Siamo ritornati a casa dalle vacanze. Questa mattina l’abbiamo ritrovata uguale a sempre, in una splendida giornata di sole e cielo limpido, come qui ce ne sono spesso. Una di quelle giornate che tu ed io abbiamo goduto insieme tante volte, momenti di cui entrambi apprezzavamo la serenità, la luce e il silenzio. Giornate che restano nel cuore e che hanno contribuito, per ciascuno di noi, a fare di questa casa la nostra casa.
Data la situazione (macchina da scaricare, bagagli da disfare…), sono andato su e giù per le scale moltissime volte.
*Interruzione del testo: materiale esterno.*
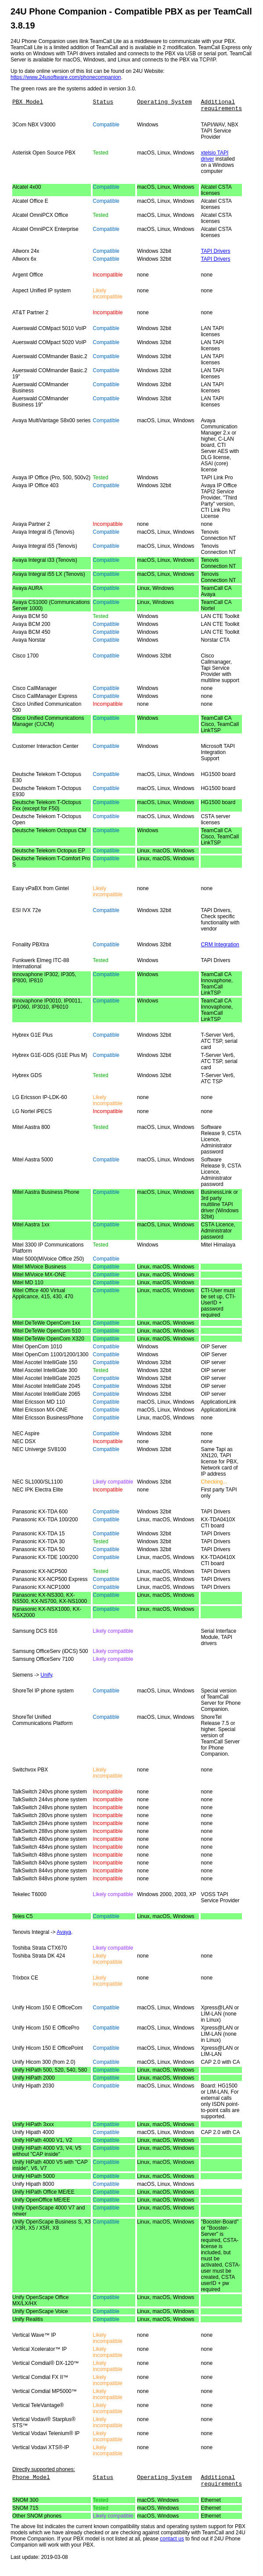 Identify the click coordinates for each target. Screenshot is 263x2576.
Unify (46, 1677)
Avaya (64, 1935)
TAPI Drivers (215, 254)
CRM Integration (220, 947)
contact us (172, 2544)
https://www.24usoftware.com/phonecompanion (66, 77) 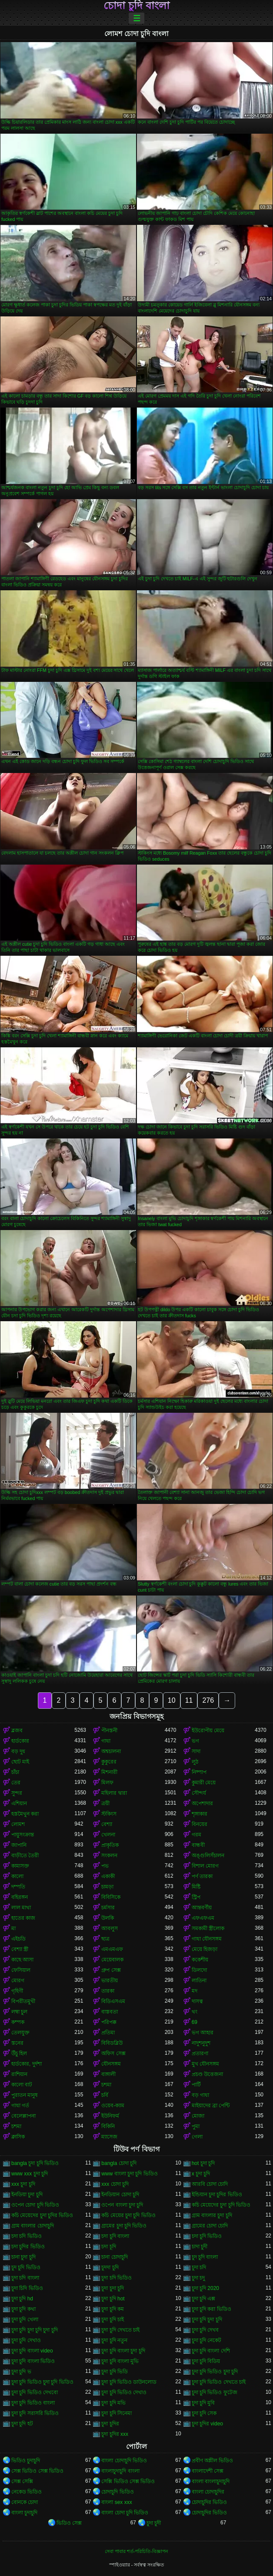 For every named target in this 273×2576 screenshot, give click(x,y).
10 (172, 1700)
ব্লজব (17, 1730)
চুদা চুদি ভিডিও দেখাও (123, 2392)
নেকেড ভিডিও (26, 2492)
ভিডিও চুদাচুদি (25, 2461)
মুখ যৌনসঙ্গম (205, 2064)
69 (194, 2022)
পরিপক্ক (109, 2022)
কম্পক (17, 2022)
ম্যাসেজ (109, 2137)
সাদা (196, 1751)
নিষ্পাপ (199, 1772)
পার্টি (196, 2085)
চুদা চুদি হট (22, 2424)
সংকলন (109, 1855)
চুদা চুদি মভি (113, 2403)
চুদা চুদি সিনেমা (116, 2413)
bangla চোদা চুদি (118, 2163)
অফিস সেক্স (113, 2053)
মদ (194, 1991)
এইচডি (18, 1939)
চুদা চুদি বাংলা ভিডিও (33, 2361)
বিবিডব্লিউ (112, 2043)
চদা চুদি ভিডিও (207, 2236)
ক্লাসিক (18, 2137)
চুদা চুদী (153, 2523)
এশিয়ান (19, 1803)
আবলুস (109, 1928)
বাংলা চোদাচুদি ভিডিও (124, 2461)
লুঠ (195, 1762)
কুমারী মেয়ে (204, 1783)
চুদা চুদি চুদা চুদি (207, 2319)
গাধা (105, 1741)
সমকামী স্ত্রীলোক (208, 1928)
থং (194, 2012)
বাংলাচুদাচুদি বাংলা (120, 2471)
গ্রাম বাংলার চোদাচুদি (32, 2226)
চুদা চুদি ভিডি (114, 2372)
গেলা (197, 2137)
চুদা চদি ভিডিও (116, 2278)
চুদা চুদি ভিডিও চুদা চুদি (215, 2372)
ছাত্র (105, 1939)
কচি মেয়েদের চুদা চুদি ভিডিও (221, 2205)
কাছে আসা (22, 1960)
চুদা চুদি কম (112, 2309)
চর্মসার (108, 1908)
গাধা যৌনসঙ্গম (207, 1939)
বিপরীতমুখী (23, 2001)
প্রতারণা (200, 2053)
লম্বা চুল (19, 2012)
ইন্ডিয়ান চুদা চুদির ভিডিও (217, 2194)
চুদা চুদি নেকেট (207, 2340)
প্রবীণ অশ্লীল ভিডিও (212, 2461)
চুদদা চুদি (109, 2267)
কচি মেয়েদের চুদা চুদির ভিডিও (42, 2215)
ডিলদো (199, 1970)
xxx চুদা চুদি (23, 2184)
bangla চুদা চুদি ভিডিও (35, 2163)
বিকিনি (108, 2126)
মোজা (198, 2116)
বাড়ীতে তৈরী (25, 1855)
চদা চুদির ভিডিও (28, 2247)
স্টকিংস (109, 1814)
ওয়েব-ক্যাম (112, 2105)
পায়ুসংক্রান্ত (22, 1835)
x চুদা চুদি (201, 2174)
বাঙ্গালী (108, 2074)
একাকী (108, 1876)
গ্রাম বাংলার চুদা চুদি (212, 2215)
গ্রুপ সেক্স (110, 1970)
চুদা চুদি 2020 (205, 2288)
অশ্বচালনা (111, 1751)
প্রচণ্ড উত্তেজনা (207, 2074)
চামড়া (107, 1887)
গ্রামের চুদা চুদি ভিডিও (123, 2226)
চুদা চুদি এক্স (204, 2299)
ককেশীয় (200, 1960)
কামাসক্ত (20, 1866)
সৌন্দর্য (199, 1793)
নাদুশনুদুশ (201, 2043)
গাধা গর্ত (20, 2105)
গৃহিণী (17, 1991)
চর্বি (104, 2095)
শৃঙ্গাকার (199, 1814)
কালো (17, 1876)
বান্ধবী (198, 1845)
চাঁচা (15, 1772)
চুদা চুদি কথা (23, 2309)
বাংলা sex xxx (116, 2502)
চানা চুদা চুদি (23, 2257)
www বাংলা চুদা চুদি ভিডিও (129, 2174)
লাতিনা (199, 1980)
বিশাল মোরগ (205, 1866)
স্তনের (17, 2043)
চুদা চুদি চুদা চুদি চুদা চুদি (34, 2330)
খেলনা (108, 1835)
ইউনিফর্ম (110, 2116)
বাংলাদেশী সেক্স (207, 2471)
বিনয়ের (199, 1824)
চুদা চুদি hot (112, 2299)
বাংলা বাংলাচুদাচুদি (211, 2481)
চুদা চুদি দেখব (205, 2330)
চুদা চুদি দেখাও (26, 2340)
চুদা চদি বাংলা (25, 2278)
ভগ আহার (202, 2033)
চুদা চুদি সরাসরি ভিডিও (35, 2413)
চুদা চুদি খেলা (24, 2319)
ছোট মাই (20, 1762)
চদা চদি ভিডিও (26, 2236)
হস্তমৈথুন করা (25, 1814)
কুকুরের (109, 1762)
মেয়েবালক (112, 1960)
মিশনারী (109, 1772)
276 (208, 1700)
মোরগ (17, 1980)
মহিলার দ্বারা (114, 1793)
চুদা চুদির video (207, 2424)
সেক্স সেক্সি (22, 2481)
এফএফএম (203, 1918)
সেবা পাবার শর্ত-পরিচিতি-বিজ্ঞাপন (136, 2551)
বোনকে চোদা (24, 2502)
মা (13, 1928)
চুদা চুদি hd (22, 2299)
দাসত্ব (197, 2001)
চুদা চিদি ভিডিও (27, 2288)
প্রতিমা (108, 2033)
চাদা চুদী (199, 2247)
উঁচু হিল (19, 2053)
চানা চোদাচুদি (114, 2257)
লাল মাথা (21, 1908)
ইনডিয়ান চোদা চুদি (120, 2194)
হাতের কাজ (23, 1918)
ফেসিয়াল (20, 1970)
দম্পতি (18, 1887)
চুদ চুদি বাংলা (205, 2257)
E anche oggi mi è successa una cosa già capitata in passato, molte volte da quando non sei più con noi. Si tratta dell’andito in cima alle scale: quando passo di lì, sento spesso un profumo nell’aria, un profumo indubbiamente femminile. Un profumo che non so riconoscere esattamente – tu sai che ho sempre avuto un naso abbastanza fine, e che riesco a percepire odori anche molto lievi, ma sai anche che non ho molta memoria olfattiva, e quindi non so identificare con esattezza le essenze complesse dei profumi personali. Ad ogni modo, sono convinto che quel profumo fosse uno di quelli che usavi tu. Era forse il tuo magnifico “profumo d’estate”, come chiamavamo il tuo preferito? Sì, certo, potrei provare a verificare e confrontare, ma già tempo fa avevo provato ad aprire la boccetta di quel tuo profumo, e non mi era parso di riconoscerlo per nulla! Addosso a te era diverso, prendeva una fragranza particolare…
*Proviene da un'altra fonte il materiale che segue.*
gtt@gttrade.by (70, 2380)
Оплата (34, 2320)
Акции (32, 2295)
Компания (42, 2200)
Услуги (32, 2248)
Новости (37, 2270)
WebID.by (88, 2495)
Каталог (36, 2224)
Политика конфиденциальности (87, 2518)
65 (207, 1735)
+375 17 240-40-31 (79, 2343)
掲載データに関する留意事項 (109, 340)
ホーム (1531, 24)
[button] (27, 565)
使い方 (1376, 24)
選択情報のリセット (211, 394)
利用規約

Insomma, non ho riconosciuto con certezza il profumo che aleggia nell’aria là in cima alle scale, ma questo in fondo non ha veramente importanza. Quello che mi colpisce è che non riesco a capire da dove arrivi. Ho ovviamente provato molte volte ad annusare da vicino i fiori finti, i centrini sulla credenza, perfino le cornici dei quadri, per capire se venisse da quelli. Ma niente. E poi, se all’inizio potevo pensare che fosse rimasto il tuo profumo appiccicato su qualche oggetto, adesso, dopo tanto tempo, questo sembra sempre meno probabile… Non riesco a capire da dove provenga! Eppure continuo a sentirlo spesso, quando passo da quel punto della casa.
È strano, tu sai che non sono affatto propenso a dare interpretazioni stravaganti ai fenomeni, eppure qui non riesco a trovarne di convincenti. Tra l’altro perché in quel punto, che non è legato a te in modo particolare, essendo un punto di passaggio come altri? Cosa è rimasto di te, in quell’angolo? Che cosa ci hai lasciato, bella?